■ Task goal
If a line in the entries below includes "coordinates", show that line.

■ Raw data
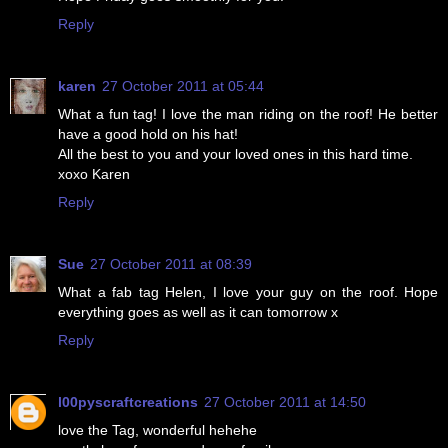
Reply
karen
27 October 2011 at 05:44
What a fun tag! I love the man riding on the roof! He better
have a good hold on his hat!
All the best to you and your loved ones in this hard time.
xoxo Karen
Reply
Sue
27 October 2011 at 08:39
What a fab tag Helen, I love your guy on the roof. Hope
everything goes as well as it can tomorrow x
Reply
l00pyscraftcreations
27 October 2011 at 14:50
love the Tag, wonderful hehehe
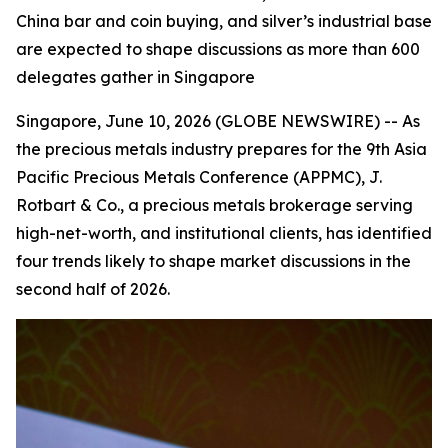
China bar and coin buying, and silver’s industrial base
are expected to shape discussions as more than 600
delegates gather in Singapore
Singapore, June 10, 2026 (GLOBE NEWSWIRE) -- As
the precious metals industry prepares for the 9th Asia
Pacific Precious Metals Conference (APPMC), J.
Rotbart & Co., a precious metals brokerage serving
high-net-worth, and institutional clients, has identified
four trends likely to shape market discussions in the
second half of 2026.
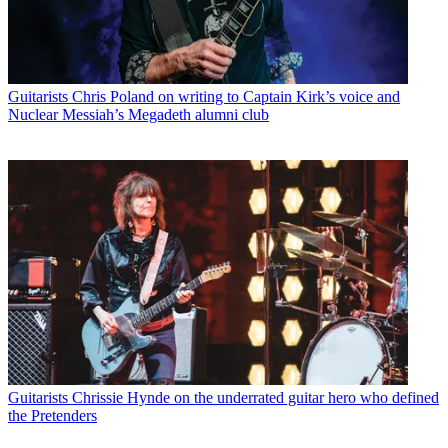
Guitarists
Chris Poland on writing to Captain Kirk’s voice and
Nuclear Messiah’s Megadeth alumni club
Guitarists
Chrissie Hynde on the underrated guitar hero who defined
the Pretenders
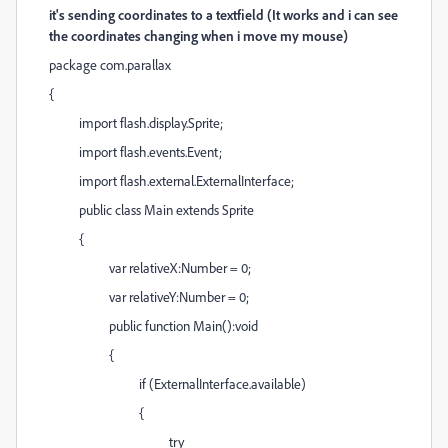
it's sending coordinates to a textfield (It works and i can see
the coordinates changing when i move my mouse)
package com.parallax
{
import flash.display.Sprite;
import flash.events.Event;
import flash.external.ExternalInterface;
public class Main extends Sprite
{
var relativeX:Number = 0;
var relativeY:Number = 0;
public function Main():void
{
if (ExternalInterface.available)
{
try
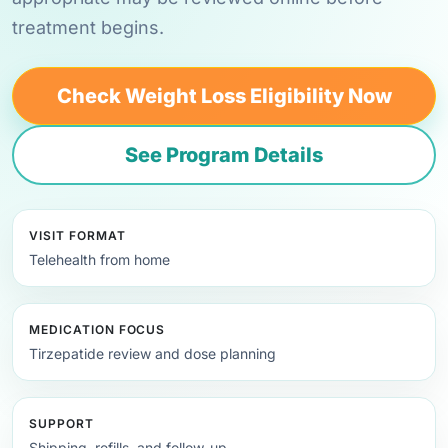
treatment begins.
Check Weight Loss Eligibility Now
See Program Details
VISIT FORMAT
Telehealth from home
MEDICATION FOCUS
Tirzepatide review and dose planning
SUPPORT
Shipping, refills, and follow-up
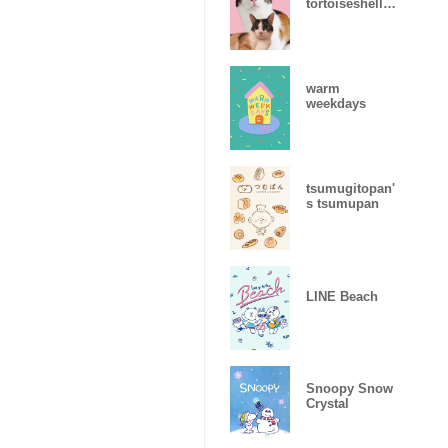
tortoiseshell
cat
warm
weekdays
tsumugitopan'
s tsumupan
LINE Beach
Snoopy Snow
Crystal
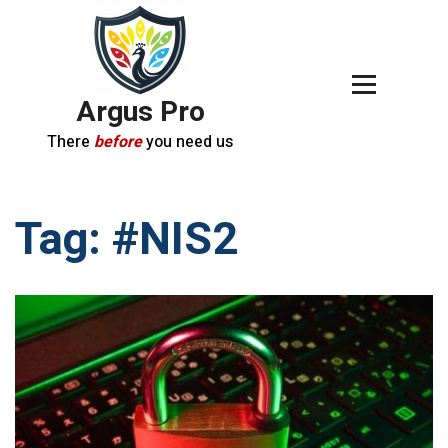
Argus Pro
There
before
you need us
Tag:
#NIS2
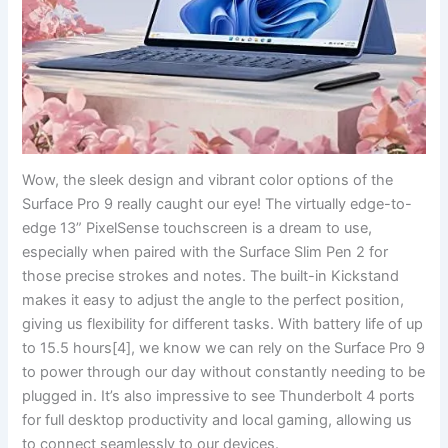
Wow,⁤ the⁣ sleek design​ and vibrant color options of the
Surface Pro ⁤9 really caught our eye! The​ virtually edge-to-
edge 13”⁢ PixelSense touchscreen is ⁢a dream to use,
‍especially when paired with ⁣the Surface Slim Pen 2 for⁤
those precise strokes and notes. The built-in Kickstand
makes it easy‌ to adjust the angle to ⁢the⁣ perfect position,
giving us flexibility for different tasks. With‍ battery life ​of up
to 15.5 hours[4], we know we can rely ⁣on the Surface Pro ​9
to power through our day without constantly needing ⁤to be
plugged in. ‌It’s also⁣ impressive to see Thunderbolt 4 ports
for full desktop productivity and local gaming, allowing us
to connect seamlessly to our devices.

■ Problem solution
it's sending coordinates to a textfield (It works and i can see
the coordinates changing when i move my mouse)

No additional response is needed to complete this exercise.